ACTIVITY>
Except for the pictures, write out all the records that follow exactly.

SUPPLIED INFORMATION>
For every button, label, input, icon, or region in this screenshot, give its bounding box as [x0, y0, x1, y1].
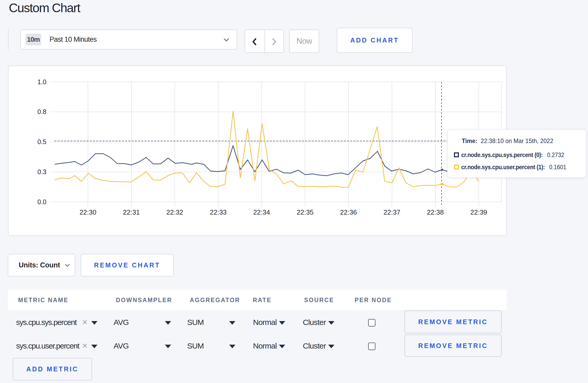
svg-text:22:38: 22:38: [427, 208, 444, 216]
svg-text:1.0: 1.0: [37, 78, 46, 86]
svg-text:22:32: 22:32: [166, 208, 183, 216]
svg-text:22:34: 22:34: [253, 208, 270, 216]
svg-text:0.5: 0.5: [37, 138, 46, 145]
svg-text:0.3: 0.3: [37, 168, 46, 175]
svg-text:22:39: 22:39: [470, 208, 487, 216]
svg-text:22:36: 22:36: [340, 208, 357, 216]
svg-text:22:31: 22:31: [123, 208, 140, 216]
svg-text:22:30: 22:30: [80, 208, 96, 216]
svg-text:22:37: 22:37: [383, 208, 400, 216]
svg-text:22:33: 22:33: [210, 208, 227, 216]
svg-text:22:35: 22:35: [297, 208, 313, 216]
svg-text:0.0: 0.0: [37, 198, 46, 205]
svg-text:0.8: 0.8: [37, 108, 46, 115]
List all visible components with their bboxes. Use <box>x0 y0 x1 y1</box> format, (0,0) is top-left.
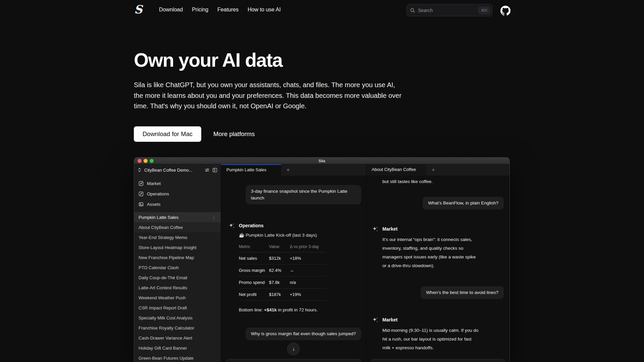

ANSWER FOR THIS EXERCISE>
For every button, label, input, icon, or region in this screenshot, give its bounding box as [x0, y0, x1, y1].
svg-text:22:38: 22:38: [427, 208, 444, 216]
svg-text:1.0: 1.0: [37, 78, 46, 86]
svg-text:22:32: 22:32: [166, 208, 183, 216]
svg-text:22:34: 22:34: [253, 208, 270, 216]
svg-text:0.5: 0.5: [37, 138, 46, 145]
svg-text:0.3: 0.3: [37, 168, 46, 175]
svg-text:22:39: 22:39: [470, 208, 487, 216]
svg-text:22:36: 22:36: [340, 208, 357, 216]
svg-text:22:31: 22:31: [123, 208, 140, 216]
svg-text:22:30: 22:30: [80, 208, 96, 216]
svg-text:22:37: 22:37: [383, 208, 400, 216]
svg-text:22:33: 22:33: [210, 208, 227, 216]
svg-text:22:35: 22:35: [297, 208, 313, 216]
svg-text:0.0: 0.0: [37, 198, 46, 205]
svg-text:0.8: 0.8: [37, 108, 46, 115]
List all visible components with their bboxes. Use <box>x0 y0 x1 y1</box> format, (0,0) is top-left.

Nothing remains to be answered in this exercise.